§ Your objective: Below are entries; count the lines among them that contain the word "thêm", and give only the count.

--- Provided data ---

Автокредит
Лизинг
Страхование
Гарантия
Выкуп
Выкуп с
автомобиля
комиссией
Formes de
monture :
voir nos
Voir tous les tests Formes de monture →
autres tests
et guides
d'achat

---
--- Provided data ---

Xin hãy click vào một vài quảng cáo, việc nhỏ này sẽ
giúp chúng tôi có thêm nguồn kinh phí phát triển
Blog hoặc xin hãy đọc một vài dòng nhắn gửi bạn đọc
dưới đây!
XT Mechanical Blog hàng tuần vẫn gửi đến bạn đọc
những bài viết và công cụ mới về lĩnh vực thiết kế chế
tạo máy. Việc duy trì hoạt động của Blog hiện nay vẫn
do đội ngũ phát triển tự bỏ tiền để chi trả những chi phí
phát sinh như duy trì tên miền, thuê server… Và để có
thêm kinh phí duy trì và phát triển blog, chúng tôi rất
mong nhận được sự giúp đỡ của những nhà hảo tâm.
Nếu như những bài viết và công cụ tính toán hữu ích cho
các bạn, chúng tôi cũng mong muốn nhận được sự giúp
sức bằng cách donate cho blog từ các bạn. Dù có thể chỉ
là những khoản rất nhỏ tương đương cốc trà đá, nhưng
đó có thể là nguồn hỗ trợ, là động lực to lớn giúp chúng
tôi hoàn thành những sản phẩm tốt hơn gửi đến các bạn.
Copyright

---

§ Answer for the task: 2